Professional Advertising and Promotion
When Warren E. Burger, former Chief Justice of the United States, died in late June 1995, one of the legacies recounted by the news media in his obituary was that, during his 17-year tenure, the Supreme Court of the United States had recognized that advertising and other forms of commercial speech had some First Amendment protection. Burger served as Chief Justice from 1969 to 1986. During his term, the Court handed down Pittsburgh Press ( 1973), Bigelow ( 1975), Virginia State Board of Pharmacy ( 1976), Linmark Associates ( 1977), Hugh Carey ( 1977), Bates ( 1977), First National Bank of Boston ( 1978), Central Hudson ( 1980), Bolger ( 1983), and Posadas ( 1986). This is certainly an impressive record, but it is marred by glaring inconsistencies in the manner in which commercial speech has been treated. There is no better illustration of the Court's contradictory approach than in the cases dealing with professional advertising and promotion. As is seen here, the inconsistencies have continued with the Rehnquist Court, despite the fact that only three of the justices on the Court when Burger retired are still on it. This chapter looks first at advertising by media corporations, followed by nonmedia corporations, and then professionals. Finally, it looks at advertising for products and services.

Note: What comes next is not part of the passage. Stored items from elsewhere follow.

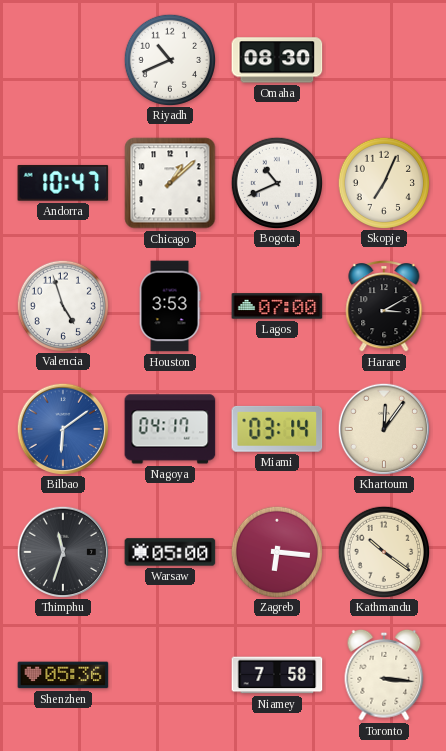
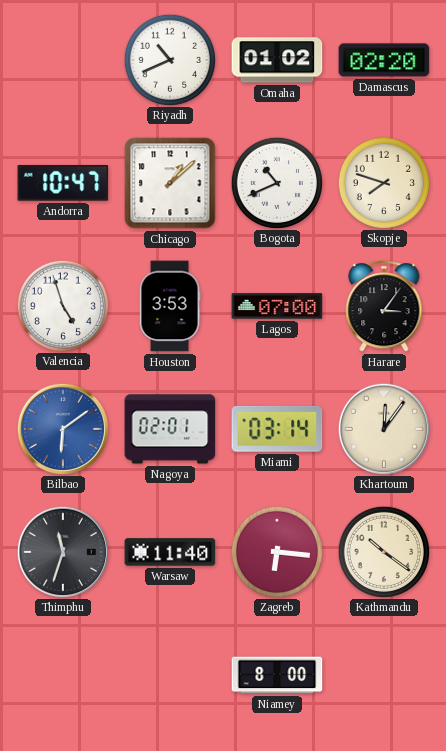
Omaha: 08:30 -> 01:02
Damascus: none -> 02:20
Skopje: 7:04 -> 7:48
Harare: 3:10 -> 3:06
Nagoya: 04:17 -> 02:01
Warsaw: 05:00 -> 11:40
Shenzhen: 05:36 -> none
Niamey: 7:58 -> 8:00
Toronto: 3:16 -> none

Overall, media corporations have probably made the strongest headway in obtaining protection for commercial speech, although they do not have a perfect win-loss record. Of the categories considered here, nonmedia corporations have received the most attention from the courts, especially the Supreme Court of the United States. Nonmedia corporations have made some progress despite some surprising setbacks, but the limits of First Amendment protection for commercial speech have been tested the most by professionals, particularly lawyers, who have had mixed results. The general trend continues to be somewhat broader protection for commercial speech, but with twists and turns that often defy logic.